Yellen indicated the committee recognizes monetary policy “operates with lags,” and a delay in the start of policy normalization could result in “overshooting both our unemployment and inflation objections.”
“I think it is important not to over-blow this first move. We have indicated we will be watching what happens in the economy in terms of our actual and forecast, our project conditions relative to our inflation goals, and adjust,” said Yellen. “Our expectations, as I have indicated, are that policy adjustment will be gradual over time, but of course they will be informed by the outlook we (see from) incoming data.”
As “transitory factors” abate, which are currently holding inflation well below the Fed’s 2 percent goal, the committee’s median inflation projection rises from 0.4 percent this year to nearly 1.6 percent next year, before reaching 1.9 percent in 2017 and 2 percent in 2018.
“That is a forecast, and we really need to monitor, over time, actual inflation performance to make sure it is conforming, evolving in a manner we expect,” said Yellen.
Dennis Echelbarger, founder and board chair of the local CPA firm Echelbarger, Himebaugh, Tamm & Co., said he felt the market was prepared for the move by the Federal Reserve, and it will have very little effect on the West Michigan regional economy.

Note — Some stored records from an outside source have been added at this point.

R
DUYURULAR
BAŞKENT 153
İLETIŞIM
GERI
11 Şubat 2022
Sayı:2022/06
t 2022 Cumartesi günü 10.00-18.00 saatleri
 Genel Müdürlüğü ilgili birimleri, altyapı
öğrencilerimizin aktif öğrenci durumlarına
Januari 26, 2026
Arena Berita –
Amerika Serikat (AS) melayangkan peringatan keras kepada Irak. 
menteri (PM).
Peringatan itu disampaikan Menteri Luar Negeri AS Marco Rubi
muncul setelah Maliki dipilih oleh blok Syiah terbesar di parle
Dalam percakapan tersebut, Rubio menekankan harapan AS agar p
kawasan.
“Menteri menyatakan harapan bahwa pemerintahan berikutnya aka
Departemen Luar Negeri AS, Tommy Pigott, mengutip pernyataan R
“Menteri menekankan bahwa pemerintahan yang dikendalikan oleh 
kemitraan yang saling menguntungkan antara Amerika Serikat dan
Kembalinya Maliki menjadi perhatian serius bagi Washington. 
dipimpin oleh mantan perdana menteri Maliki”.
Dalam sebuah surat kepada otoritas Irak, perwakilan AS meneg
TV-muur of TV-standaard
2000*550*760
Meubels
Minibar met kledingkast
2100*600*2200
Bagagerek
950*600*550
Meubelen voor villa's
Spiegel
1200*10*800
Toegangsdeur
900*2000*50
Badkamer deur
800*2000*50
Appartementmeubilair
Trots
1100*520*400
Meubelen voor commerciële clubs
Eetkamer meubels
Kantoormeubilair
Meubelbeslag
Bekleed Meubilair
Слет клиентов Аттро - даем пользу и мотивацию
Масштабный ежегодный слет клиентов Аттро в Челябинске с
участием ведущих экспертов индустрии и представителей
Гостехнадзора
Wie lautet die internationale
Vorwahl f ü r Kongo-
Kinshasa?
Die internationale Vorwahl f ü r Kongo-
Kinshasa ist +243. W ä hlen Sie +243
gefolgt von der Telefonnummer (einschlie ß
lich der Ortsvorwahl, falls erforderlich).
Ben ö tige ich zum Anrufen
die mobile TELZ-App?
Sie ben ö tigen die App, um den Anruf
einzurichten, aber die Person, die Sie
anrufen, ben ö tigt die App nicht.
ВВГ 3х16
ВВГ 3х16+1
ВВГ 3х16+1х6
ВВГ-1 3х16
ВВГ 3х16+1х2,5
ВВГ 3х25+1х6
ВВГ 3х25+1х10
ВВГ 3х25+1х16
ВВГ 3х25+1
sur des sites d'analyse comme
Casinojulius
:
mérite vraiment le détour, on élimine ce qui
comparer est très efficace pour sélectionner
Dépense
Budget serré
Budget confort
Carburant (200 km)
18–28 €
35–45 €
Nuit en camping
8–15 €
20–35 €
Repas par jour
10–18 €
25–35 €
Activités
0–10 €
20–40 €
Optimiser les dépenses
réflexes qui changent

“A quarter of a point is going to make almost no difference to most people,” said Echelbarger. “It may have a slight effect on variable interest rates charged by financial institutions, and one example would be credit cards. So, if anything, I would say people need to look at, despite the time of year, how they get their debt paid down.”

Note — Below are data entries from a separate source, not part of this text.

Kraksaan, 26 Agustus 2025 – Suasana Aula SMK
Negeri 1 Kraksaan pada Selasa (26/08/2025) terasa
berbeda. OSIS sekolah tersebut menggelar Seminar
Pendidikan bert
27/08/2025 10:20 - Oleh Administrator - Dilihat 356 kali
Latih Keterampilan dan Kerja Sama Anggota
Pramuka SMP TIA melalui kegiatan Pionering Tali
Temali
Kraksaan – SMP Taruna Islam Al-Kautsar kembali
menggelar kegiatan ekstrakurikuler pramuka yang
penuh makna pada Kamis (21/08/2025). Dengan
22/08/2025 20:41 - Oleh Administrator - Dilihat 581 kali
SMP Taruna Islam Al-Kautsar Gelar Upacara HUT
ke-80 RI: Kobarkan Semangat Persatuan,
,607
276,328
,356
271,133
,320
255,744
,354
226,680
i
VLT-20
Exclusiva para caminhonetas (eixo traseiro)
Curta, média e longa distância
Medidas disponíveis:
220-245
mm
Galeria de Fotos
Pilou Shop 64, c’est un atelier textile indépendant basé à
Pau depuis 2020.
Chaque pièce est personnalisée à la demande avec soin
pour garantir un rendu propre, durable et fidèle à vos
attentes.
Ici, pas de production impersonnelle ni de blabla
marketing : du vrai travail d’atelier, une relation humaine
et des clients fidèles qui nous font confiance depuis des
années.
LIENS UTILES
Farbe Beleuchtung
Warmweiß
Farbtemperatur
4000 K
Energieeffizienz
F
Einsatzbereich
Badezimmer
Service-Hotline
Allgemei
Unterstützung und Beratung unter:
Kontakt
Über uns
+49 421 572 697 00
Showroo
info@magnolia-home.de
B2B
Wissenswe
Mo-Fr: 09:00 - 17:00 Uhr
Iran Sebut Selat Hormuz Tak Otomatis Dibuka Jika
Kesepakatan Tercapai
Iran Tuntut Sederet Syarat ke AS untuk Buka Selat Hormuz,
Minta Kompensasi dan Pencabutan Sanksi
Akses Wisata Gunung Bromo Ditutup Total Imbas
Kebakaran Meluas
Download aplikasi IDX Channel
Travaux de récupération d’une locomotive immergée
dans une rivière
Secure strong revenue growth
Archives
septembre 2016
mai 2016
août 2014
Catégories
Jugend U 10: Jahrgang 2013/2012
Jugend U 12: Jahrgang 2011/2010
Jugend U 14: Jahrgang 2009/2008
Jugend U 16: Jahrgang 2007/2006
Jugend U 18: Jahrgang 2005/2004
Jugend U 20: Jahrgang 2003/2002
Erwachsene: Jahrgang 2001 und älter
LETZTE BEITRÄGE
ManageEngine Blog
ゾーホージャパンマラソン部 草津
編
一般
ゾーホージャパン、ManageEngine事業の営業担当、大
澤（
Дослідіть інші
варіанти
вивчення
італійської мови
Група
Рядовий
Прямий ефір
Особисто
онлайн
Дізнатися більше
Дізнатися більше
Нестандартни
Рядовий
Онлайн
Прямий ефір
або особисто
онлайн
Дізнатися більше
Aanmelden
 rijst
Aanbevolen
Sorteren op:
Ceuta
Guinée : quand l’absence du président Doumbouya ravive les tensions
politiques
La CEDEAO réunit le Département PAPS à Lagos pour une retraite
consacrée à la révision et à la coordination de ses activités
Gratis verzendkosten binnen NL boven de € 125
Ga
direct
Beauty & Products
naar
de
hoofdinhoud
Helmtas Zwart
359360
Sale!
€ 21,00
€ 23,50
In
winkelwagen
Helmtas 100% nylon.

Echelbarger said the one exception with the move by the Federal Reserve could be in the real estate market, but the impact may be influenced more by public sentiment rather than actual mortgage rate changes.

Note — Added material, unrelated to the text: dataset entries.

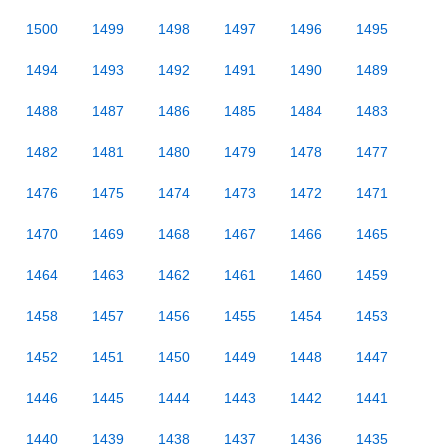
1500
1499
1498
1497
1496
1495
1494
1493
1492
1491
1490
1489
1488
1487
1486
1485
1484
1483
1482
1481
1480
1479
1478
1477
1476
1475
1474
1473
1472
1471
1470
1469
1468
1467
1466
1465
1464
1463
1462
1461
1460
1459
1458
1457
1456
1455
1454
1453
1452
1451
1450
1449
1448
1447
1446
1445
1444
1443
1442
1441
1440
1439
1438
1437
1436
1435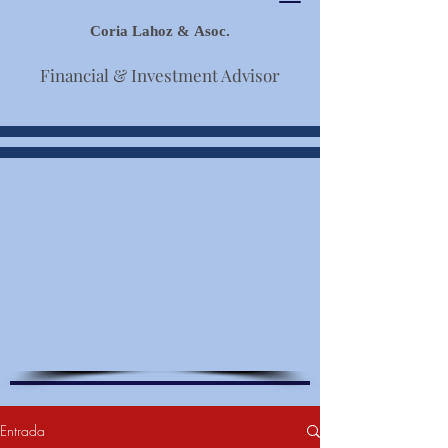
Coria Lahoz & Asoc.
Financial & Investment Advisor
Entrada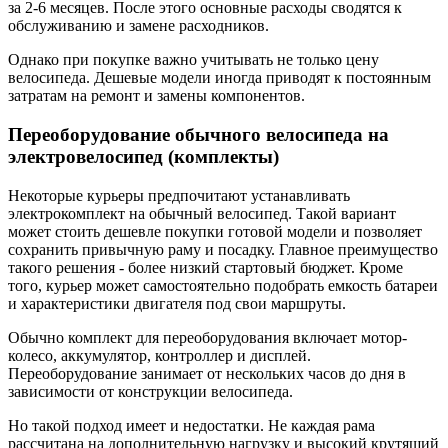
за 2-6 месяцев. После этого основные расходы сводятся к
обслуживанию и замене расходников.
Однако при покупке важно учитывать не только цену
велосипеда. Дешевые модели иногда приводят к постоянным
затратам на ремонт и замены компонентов.
Переоборудование обычного велосипеда на
электровелосипед (комплекты)
Некоторые курьеры предпочитают устанавливать
электрокомплект на обычный велосипед. Такой вариант
может стоить дешевле покупки готовой модели и позволяет
сохранить привычную раму и посадку. Главное преимущество
такого решения - более низкий стартовый бюджет. Кроме
того, курьер может самостоятельно подобрать емкость батареи
и характеристики двигателя под свои маршруты.
Обычно комплект для переоборудования включает мотор-
колесо, аккумулятор, контроллер и дисплей.
Переоборудование занимает от нескольких часов до дня в
зависимости от конструкции велосипеда.
Но такой подход имеет и недостатки. Не каждая рама
рассчитана на дополнительную нагрузку и высокий крутящий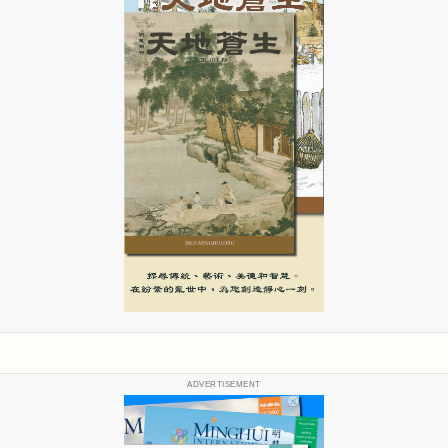
ADVERTISEMENT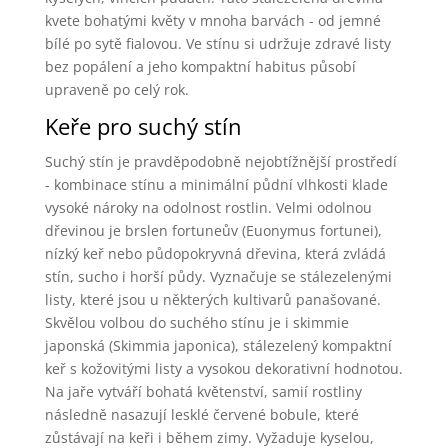
kvete bohatými květy v mnoha barvách - od jemné
bílé po sytě fialovou. Ve stínu si udržuje zdravé listy
bez popálení a jeho kompaktní habitus působí
upraveně po celý rok.
Keře pro suchý stín
Suchý stín je pravděpodobně nejobtížnější prostředí
- kombinace stínu a minimální půdní vlhkosti klade
vysoké nároky na odolnost rostlin. Velmi odolnou
dřevinou je brslen fortuneův (Euonymus fortunei),
nízký keř nebo půdopokryvná dřevina, která zvládá
stín, sucho i horší půdy. Vyznačuje se stálezelenými
listy, které jsou u některých kultivarů panašované.
Skvělou volbou do suchého stínu je i skimmie
japonská (Skimmia japonica), stálezelený kompaktní
keř s kožovitými listy a vysokou dekorativní hodnotou.
Na jaře vytváří bohatá květenství, samií rostliny
následně nasazují lesklé červené bobule, které
zůstávají na keři i během zimy. Vyžaduje kyselou,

“Sentiment by the public is not predictable, and it may put some people in a panic mode to buy before it goes sky high. I don’t think this increase — even to the degree the Fed has been talking about over the next 12 months — will have a major effect.”
While consumers with variable interest rates on mortgages or credit cards could be charged more, Echelbarger didn’t anticipate a significant impact to business owners in the region.
“Businesses in general are cash rich right now,” said Echelbarger. “They don’t need to borrow. Banks have plenty of capital, and they can’t afford to raise their rates a whole lot because what lending they have won’t happen.”
Echelbarger said while the global economy is struggling more than the U.S. economy, part of the problem is due to how sluggish the national economy has become.
“The Fed was aiming for 2 percent inflation over the last eight years and it hasn’t quite gotten to that, and when you have that kind of issue, wages don’t grow a lot. Therefore, the economy grows slower,” said Echelbarger.
“The international markets depend on the U.S.; that is where they invest their excess funds. I’m not sure it is going to have a major impact on the international market one way or the other. The international market needs to resolve some of its own issues, and this is one of our own issues we are trying to resolve,” he said.
On the day of the announcement, the Dow Jones Industrial Average opened at 17,530.85 and rose by about 218 points to close at 17,749.09. It opened at 17,756.54 on Dec. 17.
The NASDAQ Composite opened at 5,033.48 on Dec. 16 and increased by more than 37.6 points to close at 5,071.13, while opening Dec. 17 at 5,087.17.
In the European market, the FTSE 100 opened Dec. 16 at 6,017.80 and closed at 6,061.20, while the Nikkei 225, the price-weighted average of 225 top-rated Japanese companies, opened at 18.868.20 and closed at 19,049.91.